At the moment, little is known about the vacuolar purple pigmentation in Z. ericetorum. Despite the purple coloration has been mentioned already by Lagerheim (1895), no detailed analysis of these compounds is available. The assumption that the compounds are water-soluble anthocyanins (Alston 1958) has never been proven. There are also speculations about the occurrence of a pigment composed of ferric ions and gallo-tannins (Allen and Alston 1959). Gallo-tannins have been confirmed by NMR in the related genus Spirogyra sp. (Nishizawa et al. 1985). Recently, Remias et al. (2009) reported on similar substances in Mesotaenium berggrenii, ice algae from alpine glaciers. Probably, these pigments could play a role in protecting the chloroplasts against excessive irradiation. In Z. ericetorum, the first UV-absorbing compound (retention time 7.9 min) absorbed in the UV-A and UV-B range and the second (retention time 18.7 min) in the UV-B range. The first compound with slight absorption also into the visible range up to ∼460 nm might be related to the purple pigmentation, whereas the second cannot be related due to the spectral characteristics.

Taken together, our observations demonstrated, besides the general cytoarchitecture, that desiccated samples of Z. ericetorum were able to maintain a chloroplast with thylakoid membranes, and a nucleus.

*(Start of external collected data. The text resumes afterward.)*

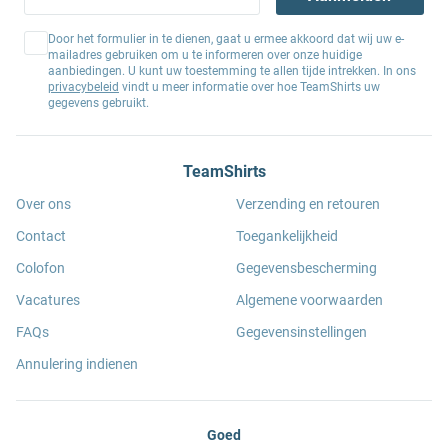
Door het formulier in te dienen, gaat u ermee akkoord dat wij uw e-
mailadres gebruiken om u te informeren over onze huidige
aanbiedingen. U kunt uw toestemming te allen tijde intrekken. In ons
privacybeleid
vindt u meer informatie over hoe TeamShirts uw
gegevens gebruikt.
TeamShirts
Over ons
Verzending en retouren
Contact
Toegankelijkheid
Colofon
Gegevensbescherming
Vacatures
Algemene voorwaarden
FAQs
Gegevensinstellingen
Annulering indienen
Goed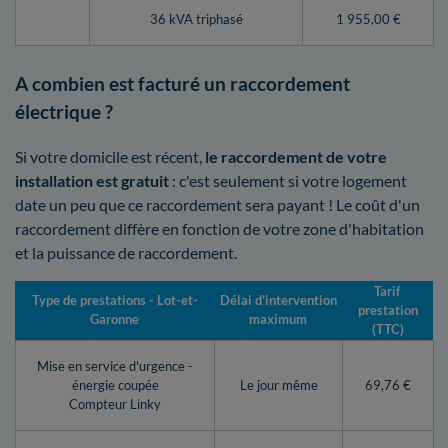
36 kVA triphasé
1 955,00 €
A combien est facturé un raccordement
électrique ?
Si votre domicile est récent,
le raccordement de votre
installation est gratuit
: c'est seulement si votre logement
date un peu que ce raccordement sera payant ! Le coût d'un
raccordement diffère en fonction de votre zone d'habitation
et la puissance de raccordement.
Tarif
Type de prestations - Lot-et-
Délai d’intervention
prestation
Garonne
maximum
(TTC)
Mise en service d'urgence -
énergie coupée
Le jour même
69,76 €
Compteur Linky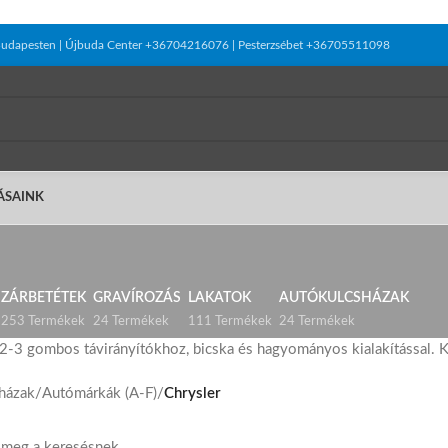
el Budapesten | Újbuda Center +36704216076 | Pesterzsébet +36705511098
ÁSAINK
ZÁRBETÉTEK
GRAVÍROZÁS
LAKATOK
AUTÓKULCSHÁZAK
253 Termékek
24 Termékek
111 Termékek
24 Termékek
2-3 gombos távirányítókhoz, bicska és hagyományos kialakítással. K
házak
/
Autómárkák (A-F)
/
Chrysler
t meg a keresésnek.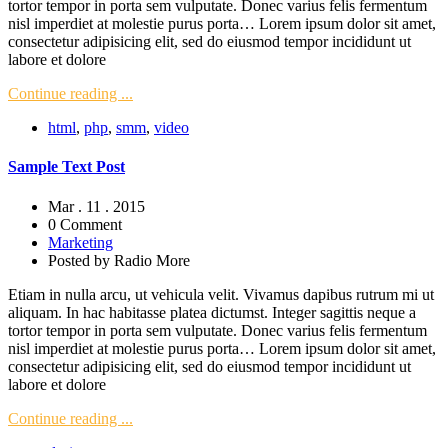
tortor tempor in porta sem vulputate. Donec varius felis fermentum
nisl imperdiet at molestie purus porta… Lorem ipsum dolor sit amet,
consectetur adipisicing elit, sed do eiusmod tempor incididunt ut
labore et dolore
Continue reading ...
html
,
php
,
smm
,
video
Sample Text Post
Mar . 11 . 2015
0 Comment
Marketing
Posted by
Radio More
Etiam in nulla arcu, ut vehicula velit. Vivamus dapibus rutrum mi ut
aliquam. In hac habitasse platea dictumst. Integer sagittis neque a
tortor tempor in porta sem vulputate. Donec varius felis fermentum
nisl imperdiet at molestie purus porta… Lorem ipsum dolor sit amet,
consectetur adipisicing elit, sed do eiusmod tempor incididunt ut
labore et dolore
Continue reading ...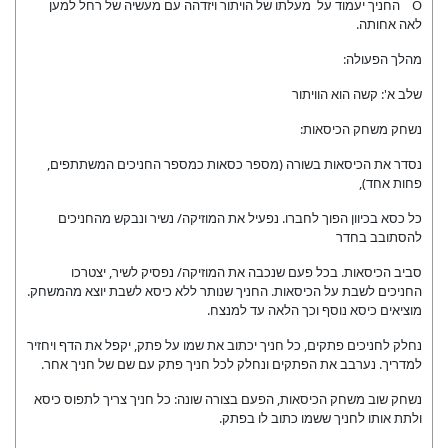
O החניך יעמוד על מעלתו של הויתור ויזדהה עם מעשיה של רחל למען
לאה אחותה.
מהלך הפעולה:
שלב א': קשה הוא הוויתור
נשחק משחק הכיסאות:
נסדר את הכיסאות בשורה (מספר כסאות כמספר החניכים המשתתפים,
פחות אחד),
כל כסא בכיוון הפוך לחברו. נפעיל את המוזיקה/ נשיר ונבקש מהחניכים
להסתובב בחדר
סביב הכיסאות. בכל פעם שנכבה את המוזיקה/ נפסיק לשיר, יצטרכו
החניכים לשבת על הכיסאות. החניך שנותר ללא כיסא לשבת יוצא מהמשחק.
מוציאים כיסא נוסף וכך הלאה עד למנצח.
נחלק לחניכים פתקים, כל חניך יכתוב את שמו על פתק, יקפל את הדף ויחזיר
למדריך. נערבב את הפתקים ונחלק לכל חניך פתק עם שם של חניך אחר.
נשחק שוב משחק הכיסאות, הפעם בצורה שונה: כל חניך צריך לתפוס כיסא
ולתת אותו לחניך ששמו כתוב לו בפתק.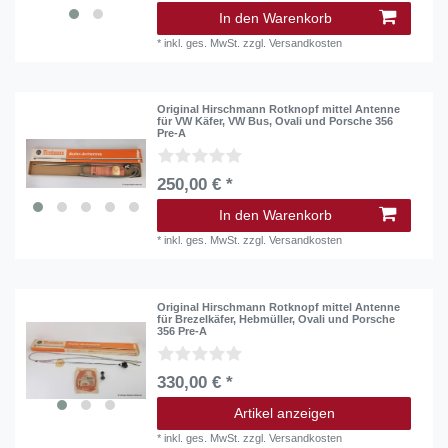
In den Warenkorb
*
inkl. ges. MwSt.
zzgl.
Versandkosten
Original Hirschmann Rotknopf mittel Antenne
für VW Käfer, VW Bus, Ovali und Porsche 356
Pre-A
250,00 € *
In den Warenkorb
*
inkl. ges. MwSt.
zzgl.
Versandkosten
Original Hirschmann Rotknopf mittel Antenne
für Brezelkäfer, Hebmüller, Ovali und Porsche
356 Pre-A
330,00 € *
Artikel anzeigen
*
inkl. ges. MwSt.
zzgl.
Versandkosten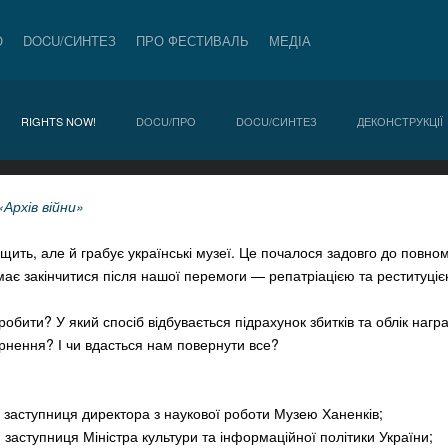
О
DOCU/СИНТЕЗ
ПРО ФЕСТИВАЛЬ
МЕДІА
RIGHTS NOW!
DOCU/ПРО
DOCU/СИНТЕЗ
ДЕКОНСТРУКЦІЇ
«Архів війни»
нищить, але й грабує українські музеї. Це почалося задовго до повн
має закінчитися після нашої перемоги — репатріацією та реституціє
робити? У який спосіб відбувається підрахунок збитків та облік нагр
рнення? І чи вдасться нам повернути все?
, заступниця директора з наукової роботи Музею Ханенків;
, заступниця Міністра культури та інформаційної політики України;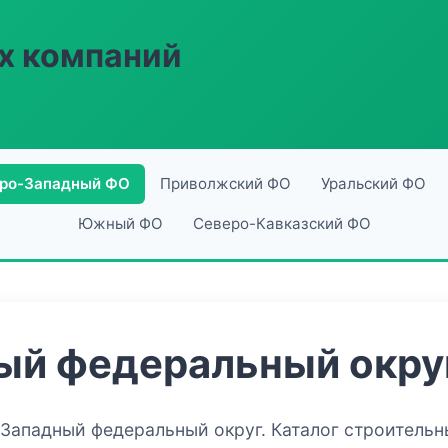
х компаний
ро-Западный ФО
Приволжский ФО
Уральский ФО
Южный ФО
Северо-Кавказский ФО
ый федеральный окру
-Западный федеральный округ. Каталог строительн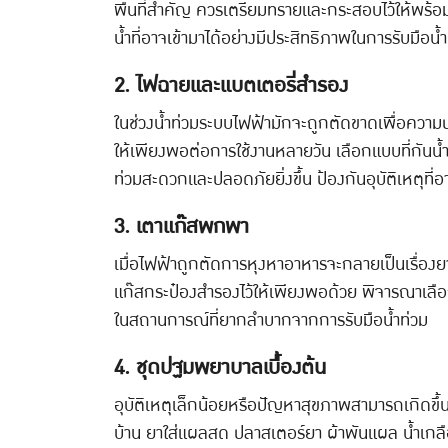
พื้นที่สำคัญ ควรเตรียมทรายและกระสอบไว้ให้พร้อ
น้ำที่อาจเข้ามาได้อย่างมีประสิทธิภาพในการรับมือน้
2. ไฟฉายและแบตเตอรี่สำรอง
ในช่วงน้ำท่วมระบบไฟฟ้ามักจะถูกตัดขาดเพื่อความ
ให้เพียงพอต่อการใช้งานหลายวัน เลือกแบบที่กันน้ำ
ท่วมสะดวกและปลอดภัยยิ่งขึ้น ป้องกันอุบัติเหตุที่
3. เตาแก๊สพกพา
เมื่อไฟฟ้าถูกตัดการหุงหาอาหารจะกลายเป็นเรื่องย
แก๊สกระป๋องสำรองไว้ให้เพียงพอด้วย พิจารณาเลือก
ในสถานการณ์ที่ยากลำบากจากการรับมือน้ำท่วม
4. ชุดปฐมพยาบาลเบื้องต้น
อุบัติเหตุเล็กน้อยหรือปัญหาสุขภาพสามารถเกิดขึ
บ้าน ยาใส่แผลสด ปลาสเตอร์ยา ผ้าพันแผล น้ำเกลื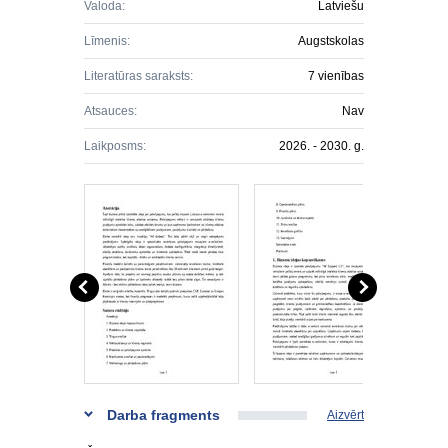
Valoda:
Latviešu
Līmenis:
Augstskolas
Literatūras saraksts:
7 vienības
Atsauces:
Nav
Laikposms:
2026. - 2030. g.
Darba fragments
Aizvērt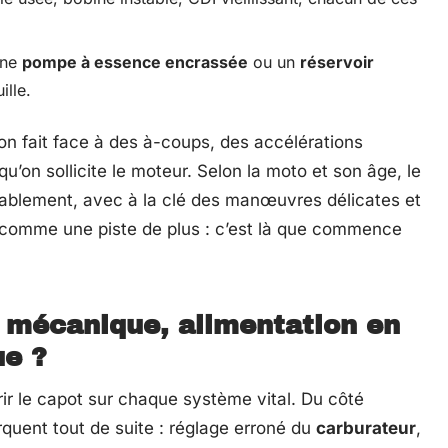
une
pompe à essence encrassée
ou un
réservoir
ille.
on fait face à des à-coups, des accélérations
u’on sollicite le moteur. Selon la moto et son âge, le
urablement, avec à la clé des manœuvres délicates et
 comme une piste de plus : c’est là que commence
: mécanique, alimentation en
ue ?
vrir le capot sur chaque système vital. Du côté
uent tout de suite : réglage erroné du
carburateur
,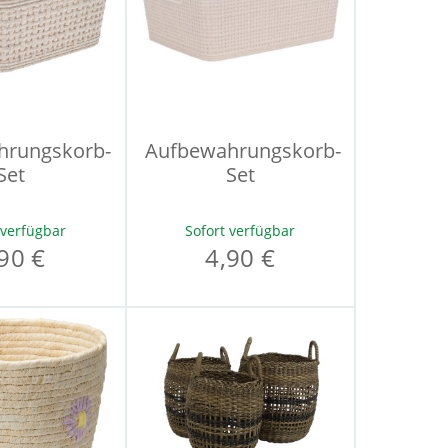
hrungskorb-
Aufbewahrungskorb-
Set
Set
 verfügbar
Sofort verfügbar
90 €
4,90 €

The detailed mechanisms are not yet elucidated; however, similar strategies like in other green algae (Holzinger 2009) or other desiccation-tolerant organisms (Alpert 2006) are to be expected. Further investigations, especially concerning the soluble carbohydrate contents, as well as detailed characterization of the desiccation status would enhance our understanding of the adaptation strategies of this desiccation-tolerant organism.